P4587 [FJOI2016] 神秘数 题解
题目链接:P4587 [FJOI2016] 神秘数 题解
先不考虑下标限制,考虑以下性质:
按 \(a_i\) 大小排序,考虑如果当前能得到的集合为 \([1,x]\),并且考虑可以组成它的集合为:
\(S_i=\{a_1,a_2,a_3,...a_i\}\),记 \(sum_i=\sum\limits_{i=1}^{n} a_i\),那么考虑对于在 \(S_i\) 中加入新的几个数 \(\{a_{i+1},a_{i+2},a_{i+3},a_{i+4}...\}\),这些数的和记作 \(NewSum\),来考虑几个性质。按序排序是为了先考虑小数是否可以被凑出来,再考虑大数。
对于新加入的集合的数应该有以下性质:
-
不能包含 \(S_i\),即 \(i<j\) 或者说 \(a_i<a_j\),\(a_j\) 为新加入的数,不能选取原来凑成 \([1,x]\) 的集合 \(S_i\)。
-
保证新加入的数 \(a_j \le x\)。
来说说性质二是怎么得到的,也是难点,对于 \([1,x]\),我们加入 \(a_j\),我们考虑是否能得到 \(x+1\),光由原来的集合 \(S_i\) 肯定无法得到 \(x+1\),那么考虑 \(a_j\) 加入以后,我们所需要 \(S_i\) 集合去凑出 \(x+1-a_j\),那么由于原来的可以凑的值域为 \([1,x]\),所以显然这个数 \(1 \le x+1-a_j \le x\) 才行,那么很显然可以得到 \(a_j\le x\),后者不等式在本题条件下则是恒成立。
而可以凑出 \(x+1\) 以后,那么考虑 \(x+2,x+3,....x+a_j\),我们则只需要 \(S_i\) 分别去凑出,\(x+2-a_j\),\(x+3-a_j,\) 一直到 \(...x+a_j-a_j=x\),容易看出来对于 \([x+1,x+a_j]\) 的数的构造我们只需要原来的 \(S_i\) 构造出 \(x+t-a_j\ (1 \le t\le a_j)\) 即可,这玩意显然是关于 \(t\) 的单增序列,而同上述证明,只要保证首项 \(\ge 1\),其他项自然满足了,而右不等式对于每一项都是成立的。综上所示,这个 \(x+t-a_j \in [1,x]\),可以由 \(S_i\) 构造出来。这样一来,我们的 \([1,x]\) 就能拓展到 \([1,x+a_j]\)。

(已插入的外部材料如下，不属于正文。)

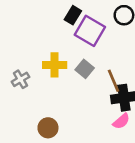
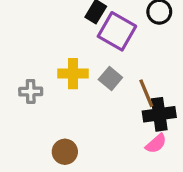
gray cross: (20, 79) -> (31, 92), turned 30

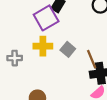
purple square: (117, 31) -> (46, 18), moved, turned 30

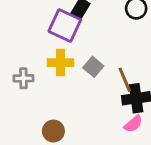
purple square: (46, 18) -> (65, 25), turned -35

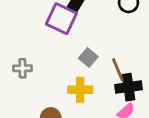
yellow cross: (61, 63) -> (80, 90), moved

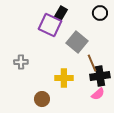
gray square: (88, 58) -> (77, 42), moved, size x1.5

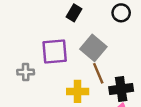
purple square: (50, 25) -> (55, 52), moved, turned -30
brown line: (92, 63) -> (98, 73), moved

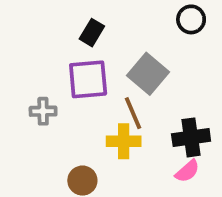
black rectangle: (74, 13) -> (92, 33), moved
brown line: (98, 73) -> (133, 113), moved

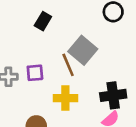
purple square: (88, 79) -> (35, 73), moved, size x0.6
brown line: (133, 113) -> (68, 65), moved

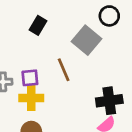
gray square: (83, 50) -> (86, 40), moved
yellow cross: (65, 98) -> (31, 98), moved

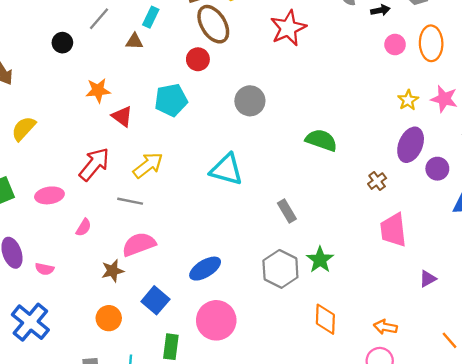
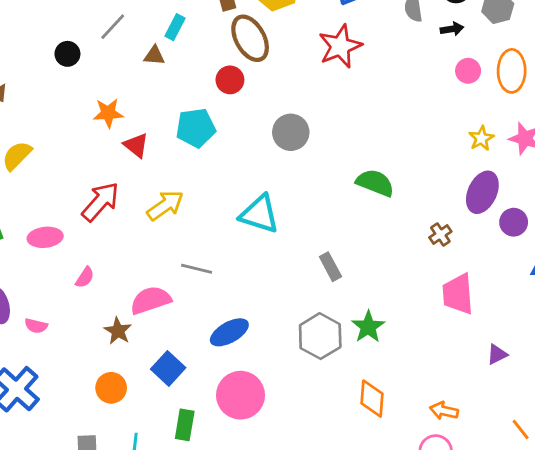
gray line: (130, 201) -> (197, 269), moved
brown star: (113, 271) -> (118, 331), turned -30

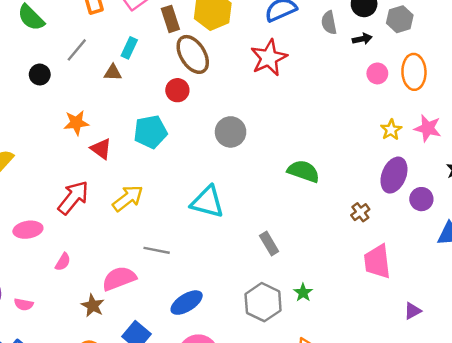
green star: (368, 327) -> (303, 293), size x0.7

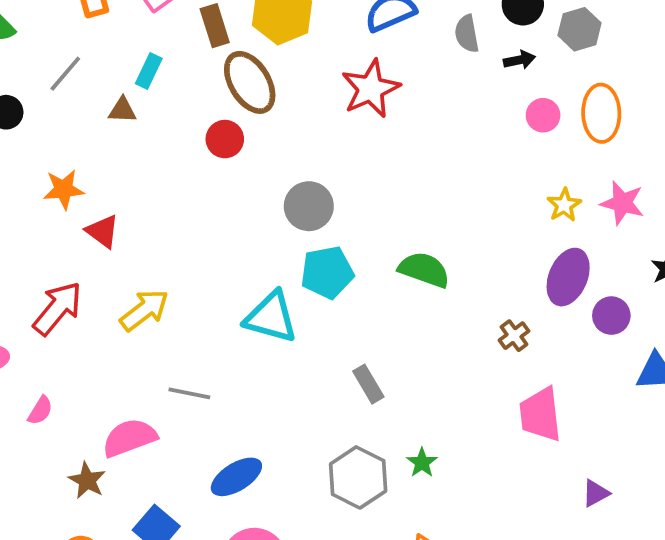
cyan pentagon: (150, 132) -> (327, 272), moved

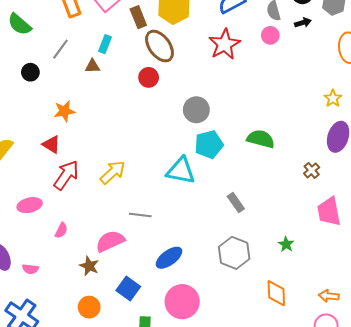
pink circle: (543, 115) -> (270, 35), moved
red triangle: (103, 231) -> (51, 144), moved
green star: (422, 463) -> (286, 244), moved

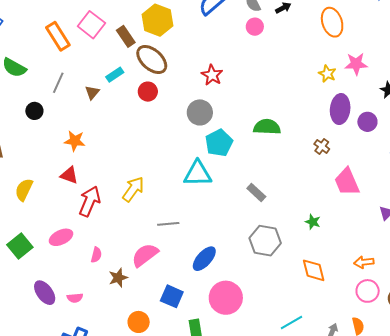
cyan rectangle: (105, 44) -> (115, 75), moved, turned 48
red star: (224, 44) -> (212, 75), moved, size x0.7
brown triangle: (93, 66) -> (92, 92), turned -35
orange star: (64, 111) -> (75, 141), turned 30
brown star: (89, 266) -> (118, 278), moved, turned -30

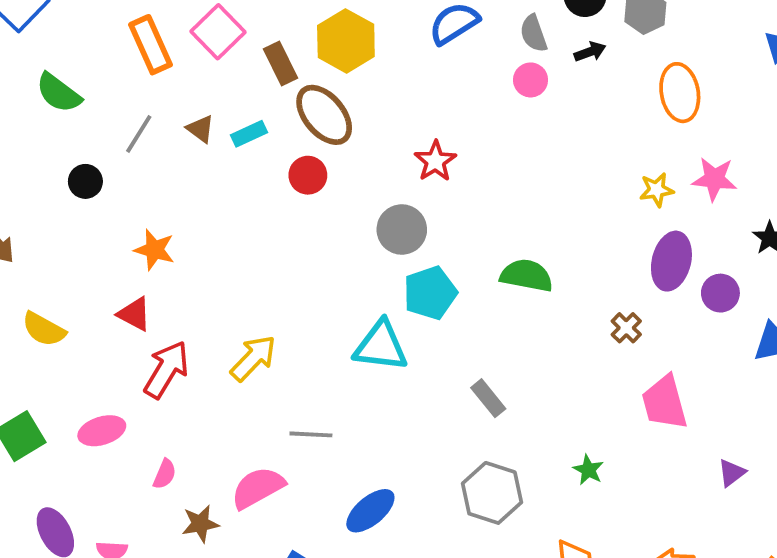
yellow star: (327, 74) -> (656, 190), turned 30
brown triangle: (92, 92) -> (201, 129), moved, turned -42
yellow semicircle: (24, 190) -> (44, 329), turned -95

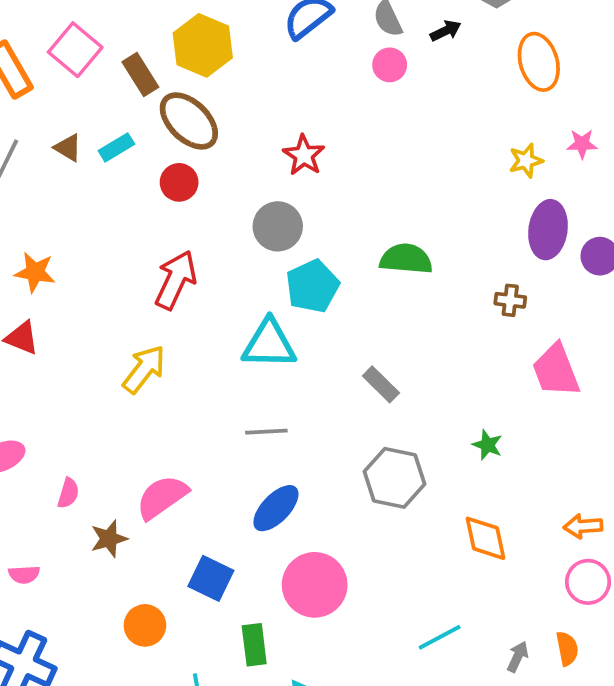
pink star: (714, 179) -> (582, 144), size x0.7
brown cross: (626, 328) -> (510, 300), turned -32
red arrow: (166, 370) -> (176, 280), moved
gray line: (311, 434) -> (266, 432), moved

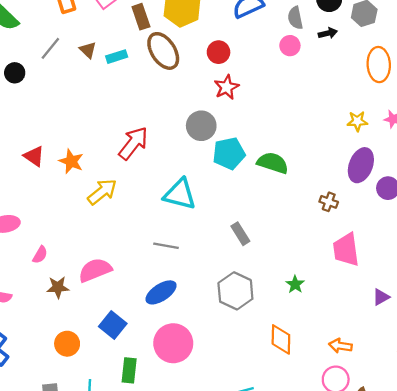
red circle: (179, 182) -> (219, 52), moved
orange star: (35, 272) -> (71, 161), moved
cyan pentagon: (312, 286) -> (229, 153), moved

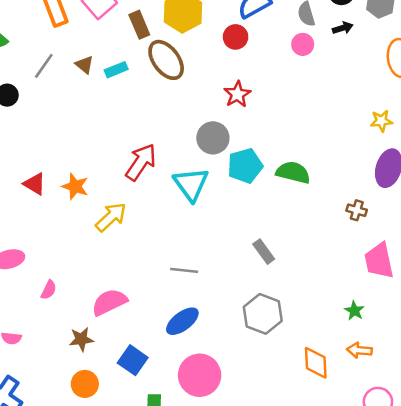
red circle: (219, 52) -> (236, 37), moved
cyan triangle: (180, 194) -> (191, 184), moved, turned 44
green star: (295, 284) -> (354, 311), moved
brown star: (58, 287) -> (81, 339), moved
orange arrow: (340, 346) -> (359, 350), moved

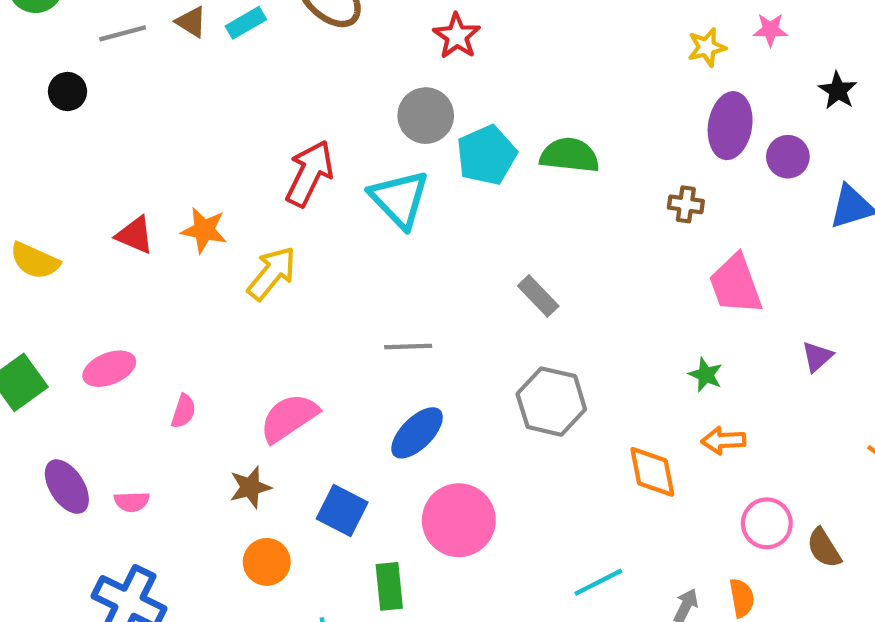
gray line: (44, 66) -> (123, 33), turned 48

现在考虑加入的不是一个数,而是满足上述两条性质的所有 \(a_j\),显然值域将能扩展为 \([1,x+newSum]\)。具体的 \([1,x]->[1,x+a_j]->[1,x+a_{j}+a_{j+1}]...\),证明:对于 \(a_{j+1}\le x < x+a_j\),其他的累加值域同理可证。
考虑两条性质拿出来显然是值域限制,再加题目一个下标限制:
-
\(l\le i \le r\)。
-
\(a_{k}=pre \le a_j \le x=currAns\)。
在上 \(ds\) 之前考虑一下,如果暴力的从值域 \(0\) 到最终的答案的 \(x\) 会做多少次操作。注意到每次操作,你的下界会变回上次的 \(x\),上界则为当前的 \(x\),每次都是 \(x\) 的一个置换,值域下界为 \(1\),上界为 \(sum_{n}\)。考虑这样的操作要几次会让 \(1\rightarrow sum_n\),每次操作变化为 \(val\),那么显然是 \(1+1+2+3+5+8...\),像斐波那契数列一样跳:
描述表达
当 \(x=1\) 时,增加最少为当前 \(a_j=1\),这样 \(x=1+1\),\(x=2\) 时,至少增加上次的上界为 \(1\),则 \(x=2+1\),然后再 \(x=3+2\),\(x=5+3\),\(x=8+5...\)。
数学表达
记 \(x\) 在第 \(i\) 时刻的值为 \(a_i\)。根据上述说的其实本质就为上次 \(x\) 作为下界,当前 \(x\) 为上界。那么最少增加下界。即有 \(i\) 时刻的下界为上一次的值,即为 \(a_{i-1}\)。考虑第 \(i+2\) 时刻,\(a_{i+2}=a_{i+1}+a_i\),\(a_i\) 为上次的下界,上次的下界为上上次的值。\(a_{i+1}\) 为上次的值,由上次的值加上上次的下界即为当前最坏的下界。
斐波那契数列
考虑第几项 \(x_i=INF\)?
\(\log{1e15}=49\),所以这玩意其实和 \(\log\) 也差不多。因为它的解析解并不太好求出这个 \(i\) 的不等式范围。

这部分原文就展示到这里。